> _Task description_
The pictures are to be dropped, and the records below are to be restated word for word.

> _Supplied material_
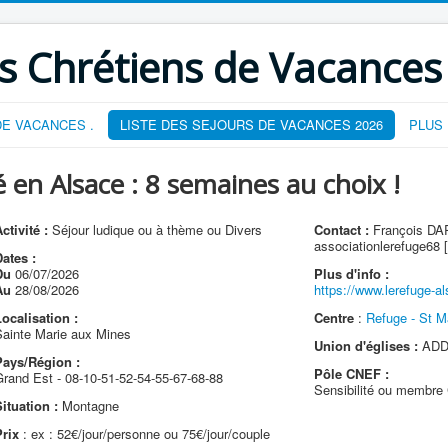
s Chrétiens de Vacances
E VACANCES .
LISTE DES SEJOURS DE VACANCES 2026
PLUS
en Alsace : 8 semaines au choix !
ctivité :
Séjour ludique ou à thème ou Divers
Contact :
François D
associationlerefuge68
ates :
Du
06/07/2026
Plus d'info :
Au
28/08/2026
https://www.lerefuge-al
ocalisation :
Centre
:
Refuge - St Ma
Sainte Marie aux Mines
Union d'églises :
ADD 
Pays/Région :
Pôle CNEF :
Grand Est - 08-10-51-52-54-55-67-68-88
Sensibilité ou membr
ituation :
Montagne
Prix
: ex : 52€/jour/personne ou 75€/jour/couple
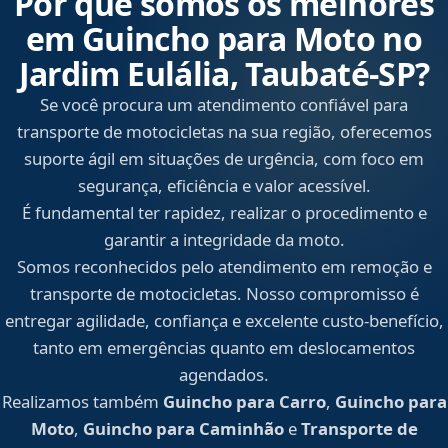
Por que somos os melhores
em Guincho para Moto no
Jardim Eulália, Taubaté‑SP?
Se você procura um atendimento confiável para
transporte de motocicletas na sua região, oferecemos
suporte ágil em situações de urgência, com foco em
segurança, eficiência e valor acessível.
É fundamental ter rapidez, realizar o procedimento e
garantir a integridade da moto.
Somos reconhecidos pelo atendimento em remoção e
transporte de motocicletas. Nosso compromisso é
entregar agilidade, confiança e excelente custo-benefício,
tanto em emergências quanto em deslocamentos
agendados.
Realizamos também
Guincho para Carro
,
Guincho para
Moto
,
Guincho para Caminhão
e
Transporte de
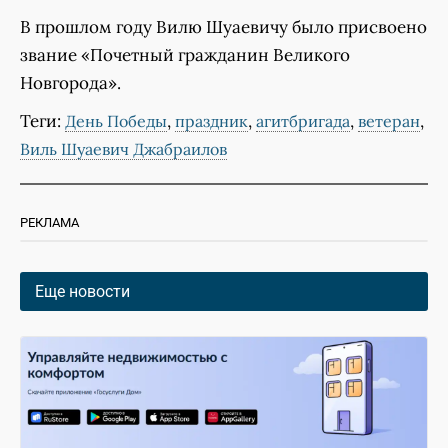
В прошлом году Вилю Шуаевичу было присвоено
звание «Почетный гражданин Великого
Новгорода».
Теги:
,
,
,
,
День Победы
праздник
агитбригада
ветеран
Виль Шуаевич Джабраилов
РЕКЛАМА
Еще новости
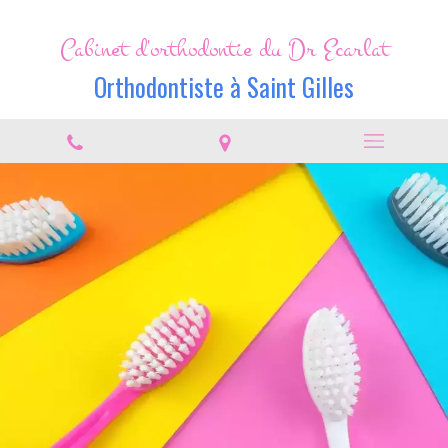
Cabinet d'orthodontie du Dr Ecarlat
Orthodontiste à Saint Gilles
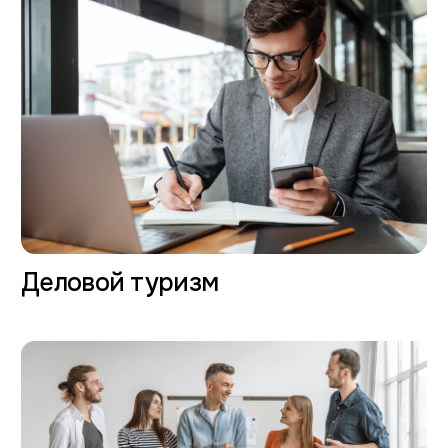
Для спортивных групп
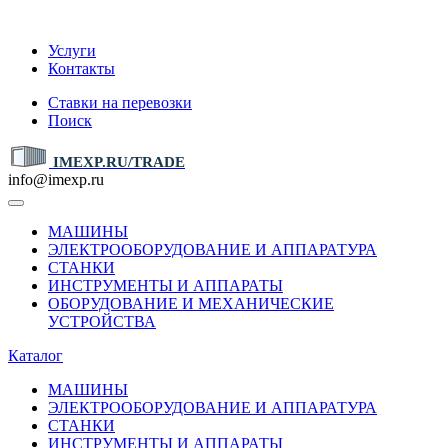
IMEXP.RU
Услуги
Контакты
Ставки на перевозки
Поиск
IMEXP.RU/TRADE
info@imexp.ru
МАШИНЫ
ЭЛЕКТРООБОРУДОВАНИЕ И АППАРАТУРА
СТАНКИ
ИНСТРУМЕНТЫ И АППАРАТЫ
ОБОРУДОВАНИЕ И МЕХАНИЧЕСКИЕ
УСТРОЙСТВА
Каталог
МАШИНЫ
ЭЛЕКТРООБОРУДОВАНИЕ И АППАРАТУРА
СТАНКИ
ИНСТРУМЕНТЫ И АППАРАТЫ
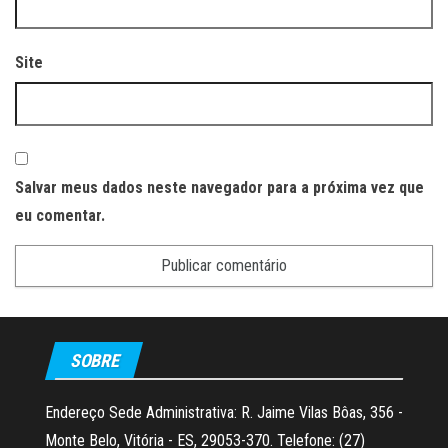
Site
Salvar meus dados neste navegador para a próxima vez que
eu comentar.
SOBRE
Endereço Sede Administrativa: R. Jaime Vilas Bôas, 356 -
Monte Belo, Vitória - ES, 29053-370. Telefone: (27)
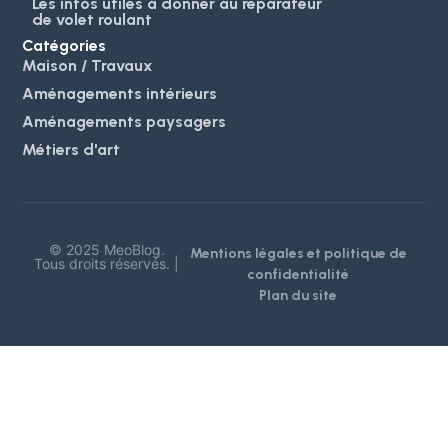
Les infos utiles à donner au réparateur
de volet roulant
Catégories
Maison / Travaux
Aménagements intérieurs
Aménagements paysagers
Métiers d'art
© 2025 MeoBlog.
Mentions légales et politique de
Tous droits réservés. |
confidentialité
Plan du site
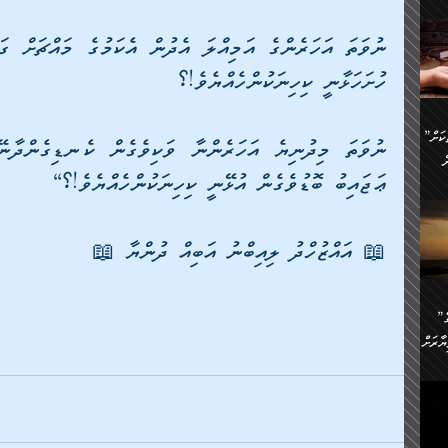
ންނަ
،
ަކުގެ
ް
ުގެ
ހުށަހަޅާނީ ކިހިނަކުންހެއްޔެވެ!؟ 
ރި
”ދެއްކުންތެރިކަމާއި އާފާތްތަކަށް
ި
..
ް
ޢަޖައިބު ބޮޑުވެގެން އުޅޭނީ ކިހިނަކުންހެއްޔެވެ!؟“
ެނީ
ަކަށް
📖 އައްޒުހްދު ލިއިބްނު އަބިއް ދުންޔާ 📖
.
ް
އަށް
ުރުން:
ައި
”ނަފްސު އަވަސްއަރުވާލުމުގެ
އް
ް
ާރަށް
ެވެ.
ތެވެ.
ެ.
ެން
ި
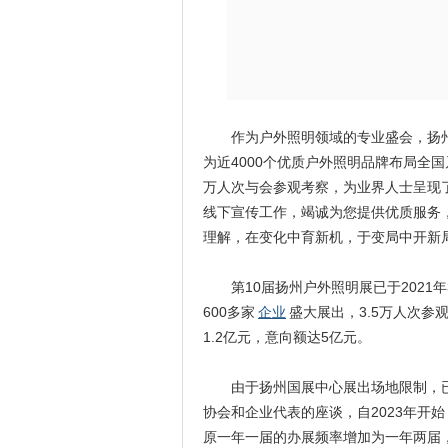
作为户外照明领域的专业盛会，扬州户
为近4000个优质户外照明品牌布局全
万人次与会参观考察，为业界人士呈现
线下宣传工作，竭诚为您提供优质服务
理解，在变化中育新机，于变局中开新
第10届扬州户外照明展已于2021年3
600多家
企业
盛大展出，3.5万人次参
1.2亿元，意向额达5亿元。
由于扬州国展中心展出场地限制，已
协会和企业代表的座谈，自2023年开
原一年一届的办展频率增加为一年两届，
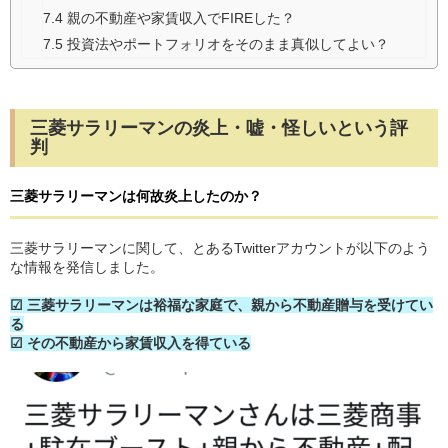
7.4
親の不動産や家賃収入でFIREした？
7.5
投資法やポートフォリオをそのまま真似してよい？
三菱サラリーマンの炎上・嘘・怪しいという評
判
三菱サラリーマンは何故炎上したのか？
三菱サラリーマンに関して、とあるTwitterアカウントが以下のよう
な情報を発信しました。
☑ 三菱サラリーマンは裕福な家庭で、親から不動産贈与を受けてい
る
☑ その不動産から家賃収入を得ている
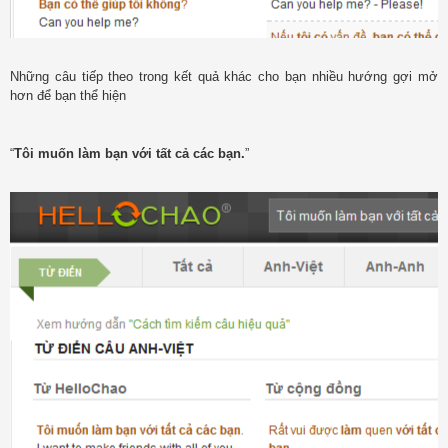
Những câu tiếp theo trong kết quả khác cho bạn nhiều hướng gợi mở
hơn để bạn thể hiện
“
Tôi muốn làm bạn với tất cả các bạn.
”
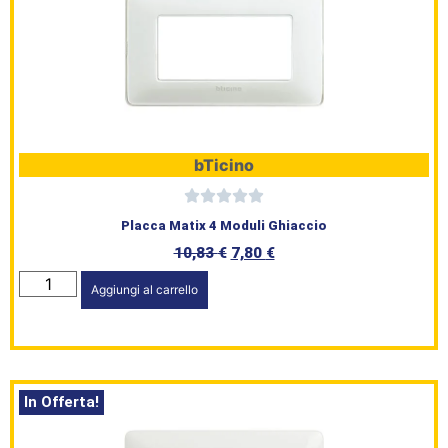
bTicino
Placca Matix 4 Moduli Ghiaccio
10,83
€
7,80
€
Aggiungi al carrello
In Offerta!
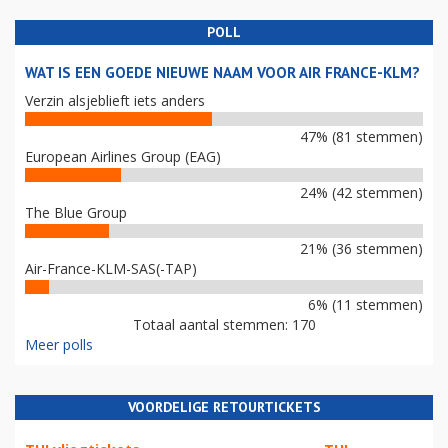
POLL
WAT IS EEN GOEDE NIEUWE NAAM VOOR AIR FRANCE-KLM?
Verzin alsjeblieft iets anders
47% (81 stemmen)
European Airlines Group (EAG)
24% (42 stemmen)
The Blue Group
21% (36 stemmen)
Air-France-KLM-SAS(-TAP)
6% (11 stemmen)
Totaal aantal stemmen: 170
Meer polls
VOORDELIGE RETOURTICKETS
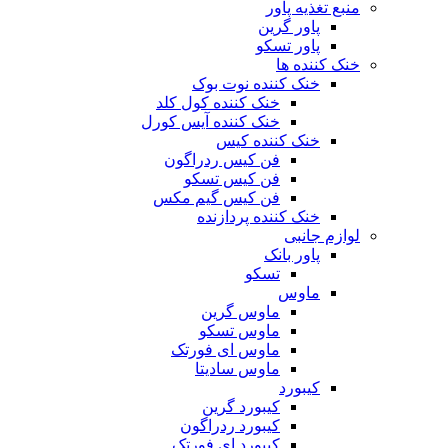
منبع تغذیه‌ پاور
پاور گرین
پاور تسکو
خنک کننده ها
خنک کننده نوت بوک
خنک کننده کول کلد
خنک کننده آیس کورل
خنک کننده کیس
فن کیس ردراگون
فن کیس تسکو
فن کیس گیم مکس
خنک کننده پردازنده
لوازم جانبی
پاور بانک
تسکو
ماوس
ماوس گرین
ماوس تسکو
ماوس ای فورتک
ماوس سادیتا
کیبورد
کیبورد گرین
کیبورد ردراگون
کیبورد ای فورتک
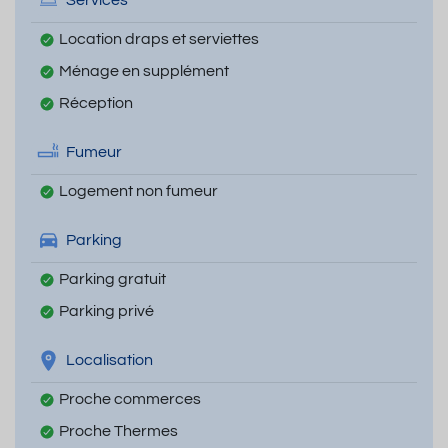
Services
Location draps et serviettes
Ménage en supplément
Réception
Fumeur
Logement non fumeur
Parking
Parking gratuit
Parking privé
Localisation
Proche commerces
Proche Thermes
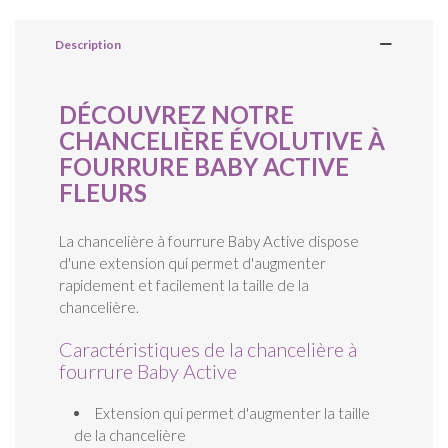
Description
DÉCOUVREZ NOTRE
CHANCELIÈRE ÉVOLUTIVE À
FOURRURE BABY ACTIVE
FLEURS
La chancelière à fourrure Baby Active dispose
d'une extension qui permet d'augmenter
rapidement et facilement la taille de la
chancelière.
Caractéristiques de la chancelière à
fourrure Baby Active
Extension qui permet d'augmenter la taille
de la chancelière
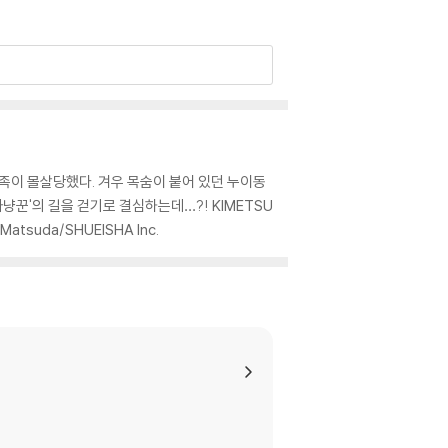
가족이 몰살당했다. 겨우 목숨이 붙어 있던 누이동
냥꾼'의 길을 걷기로 결심하는데…?! KIMETSU
Matsuda/SHUEISHA Inc.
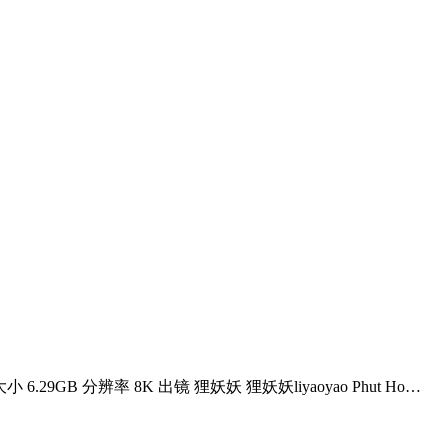
.29GB 分辨率 8K 出镜 狸妖妖 狸妖妖liyaoyao Phut Ho…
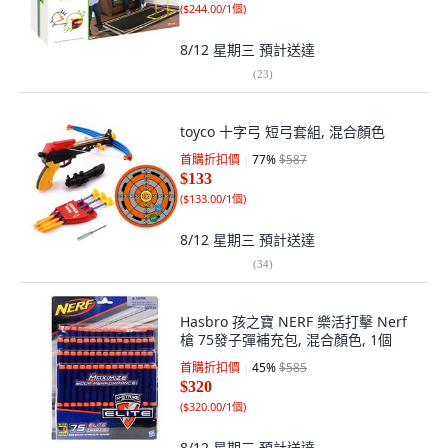
(
$244.00/1個
)
8/12 星期三
預計送達
(
23
)
toyco 十字弓 短弓套組, 混合顏色
首購折扣價
77
%
$587
$133
(
$133.00/1個
)
8/12 星期三
預計送達
(
34
)
Hasbro 孩之寶 NERF 樂活打擊 Nerf
槍 75發子彈補充包, 混合顏色, 1個
首購折扣價
45
%
$585
$320
(
$320.00/1個
)
8/12 星期三
預計送達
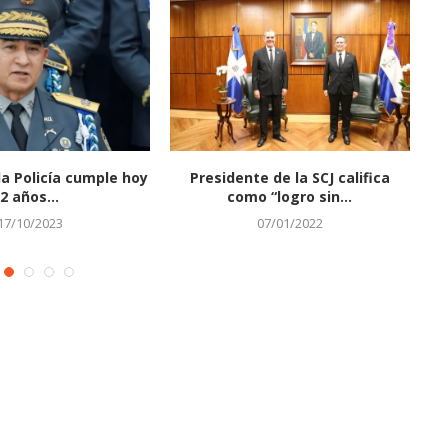
la Policía cumple hoy
Presidente de la SCJ califica
R
2 años...
como “logro sin...
17/10/2023
07/01/2022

> _Exercise output_
s Chrétiens de Vacances
E VACANCES .
LISTE DES SEJOURS DE VACANCES 2026
PLUS
en Alsace : 8 semaines au choix !
ctivité :
Séjour ludique ou à thème ou Divers
Contact :
François D
associationlerefuge68
ates :
Du
06/07/2026
Plus d'info :
Au
28/08/2026
https://www.lerefuge-al
ocalisation :
Centre
:
Refuge - St Ma
Sainte Marie aux Mines
Union d'églises :
ADD 
Pays/Région :
Pôle CNEF :
Grand Est - 08-10-51-52-54-55-67-68-88
Sensibilité ou membr
ituation :
Montagne
Prix
: ex : 52€/jour/personne ou 75€/jour/couple
Por que somos os melhores
em Guincho para Moto no
Jardim Eulália, Taubaté‑SP?
Se você procura um atendimento confiável para
transporte de motocicletas na sua região, oferecemos
suporte ágil em situações de urgência, com foco em
segurança, eficiência e valor acessível.
É fundamental ter rapidez, realizar o procedimento e
garantir a integridade da moto.
Somos reconhecidos pelo atendimento em remoção e
transporte de motocicletas. Nosso compromisso é
entregar agilidade, confiança e excelente custo-benefício,
tanto em emergências quanto em deslocamentos
agendados.
Realizamos também
Guincho para Carro
,
Guincho para
Moto
,
Guincho para Caminhão
e
Transporte de
В прошлом году Вилю Шуаевичу было присвоено
звание «Почетный гражданин Великого
Новгорода».
Теги:
,
,
,
,
День Победы
праздник
агитбригада
ветеран
Виль Шуаевич Джабраилов
РЕКЛАМА
Еще новости
Cabinet d'orthodontie du Dr Ecarlat
Orthodontiste à Saint Gilles
Для спортивных групп
IMEXP.RU
Услуги
Контакты
Ставки на перевозки
Поиск
IMEXP.RU/TRADE
info@imexp.ru
МАШИНЫ
ЭЛЕКТРООБОРУДОВАНИЕ И АППАРАТУРА
СТАНКИ
ИНСТРУМЕНТЫ И АППАРАТЫ
ОБОРУДОВАНИЕ И МЕХАНИЧЕСКИЕ
УСТРОЙСТВА
Каталог
МАШИНЫ
ЭЛЕКТРООБОРУДОВАНИЕ И АППАРАТУРА
СТАНКИ
ИНСТРУМЕНТЫ И АППАРАТЫ
Site
Salvar meus dados neste navegador para a próxima vez que
eu comentar.
SOBRE
Endereço Sede Administrativa: R. Jaime Vilas Bôas, 356 -
Monte Belo, Vitória - ES, 29053-370. Telefone: (27)
Les infos utiles à donner au réparateur
de volet roulant
Catégories
Maison / Travaux
Aménagements intérieurs
Aménagements paysagers
Métiers d'art
© 2025 MeoBlog.
Mentions légales et politique de
Tous droits réservés. |
confidentialité
Plan du site
ންނަ
،
ަކުގެ
ް
ުގެ
ހުށަހަޅާނީ ކިހިނަކުންހެއްޔެވެ!؟ 
ރި
”ދެއްކުންތެރިކަމާއި އާފާތްތަކަށް
ި
..
ް
ޢަޖައިބު ބޮޑުވެގެން އުޅޭނީ ކިހިނަކުންހެއްޔެވެ!؟“
ެނީ
ަކަށް
📖 އައްޒުހްދު ލިއިބްނު އަބިއް ދުންޔާ 📖
.
ް
އަށް
ުރުން:
ައި
”ނަފްސު އަވަސްއަރުވާލުމުގެ
އް
ް
ާރަށް
ެވެ.
ތެވެ.
ެ.
ެން
ި
作为户外照明领域的专业盛会，扬州户
为近4000个优质户外照明品牌布局全
万人次与会参观考察，为业界人士呈现
线下宣传工作，竭诚为您提供优质服务
理解，在变化中育新机，于变局中开新
第10届扬州户外照明展已于2021年3
600多家
企业
盛大展出，3.5万人次参
1.2亿元，意向额达5亿元。
由于扬州国展中心展出场地限制，已
协会和企业代表的座谈，自2023年开
原一年一届的办展频率增加为一年两届，
7.4
親の不動産や家賃収入でFIREした？
7.5
投資法やポートフォリオをそのまま真似してよい？
三菱サラリーマンの炎上・嘘・怪しいという評
判
三菱サラリーマンは何故炎上したのか？
三菱サラリーマンに関して、とあるTwitterアカウントが以下のよう
な情報を発信しました。
☑ 三菱サラリーマンは裕福な家庭で、親から不動産贈与を受けてい
る
☑ その不動産から家賃収入を得ている
Những câu tiếp theo trong kết quả khác cho bạn nhiều hướng gợi mở
hơn để bạn thể hiện
“
Tôi muốn làm bạn với tất cả các bạn.
”
bTicino
Placca Matix 4 Moduli Ghiaccio
10,83
€
7,80
€
Aggiungi al carrello
In Offerta!
POLL
WAT IS EEN GOEDE NIEUWE NAAM VOOR AIR FRANCE-KLM?
Verzin alsjeblieft iets anders
47% (81 stemmen)
European Airlines Group (EAG)
24% (42 stemmen)
The Blue Group
21% (36 stemmen)
Air-France-KLM-SAS(-TAP)
6% (11 stemmen)
Totaal aantal stemmen: 170
Meer polls
VOORDELIGE RETOURTICKETS
منبع تغذیه‌ پاور
پاور گرین
پاور تسکو
خنک کننده ها
خنک کننده نوت بوک
خنک کننده کول کلد
خنک کننده آیس کورل
خنک کننده کیس
فن کیس ردراگون
فن کیس تسکو
فن کیس گیم مکس
خنک کننده پردازنده
لوازم جانبی
پاور بانک
تسکو
ماوس
ماوس گرین
ماوس تسکو
ماوس ای فورتک
ماوس سادیتا
کیبورد
کیبورد گرین
کیبورد ردراگون
کیبورد ای فورتک
Services
Location draps et serviettes
Ménage en supplément
Réception
Fumeur
Logement non fumeur
Parking
Parking gratuit
Parking privé
Localisation
Proche commerces
Proche Thermes
Description
DÉCOUVREZ NOTRE
CHANCELIÈRE ÉVOLUTIVE À
FOURRURE BABY ACTIVE
FLEURS
La chancelière à fourrure Baby Active dispose
d'une extension qui permet d'augmenter
rapidement et facilement la taille de la
chancelière.
Caractéristiques de la chancelière à
fourrure Baby Active
Extension qui permet d'augmenter la taille
de la chancelière
가족이 몰살당했다. 겨우 목숨이 붙어 있던 누이동
냥꾼'의 길을 걷기로 결심하는데…?! KIMETSU
Matsuda/SHUEISHA Inc.
.29GB 分辨率 8K 出镜 狸妖妖 狸妖妖liyaoyao Phut Ho…
(
$244.00/1個
)
8/12 星期三
預計送達
(
23
)
toyco 十字弓 短弓套組, 混合顏色
首購折扣價
77
%
$587
$133
(
$133.00/1個
)
8/12 星期三
預計送達
(
34
)
Hasbro 孩之寶 NERF 樂活打擊 Nerf
槍 75發子彈補充包, 混合顏色, 1個
首購折扣價
45
%
$585
$320
(
$320.00/1個
)
8/12 星期三
預計送達
la Policía cumple hoy
Presidente de la SCJ califica
R
2 años...
como “logro sin...
17/10/2023
07/01/2022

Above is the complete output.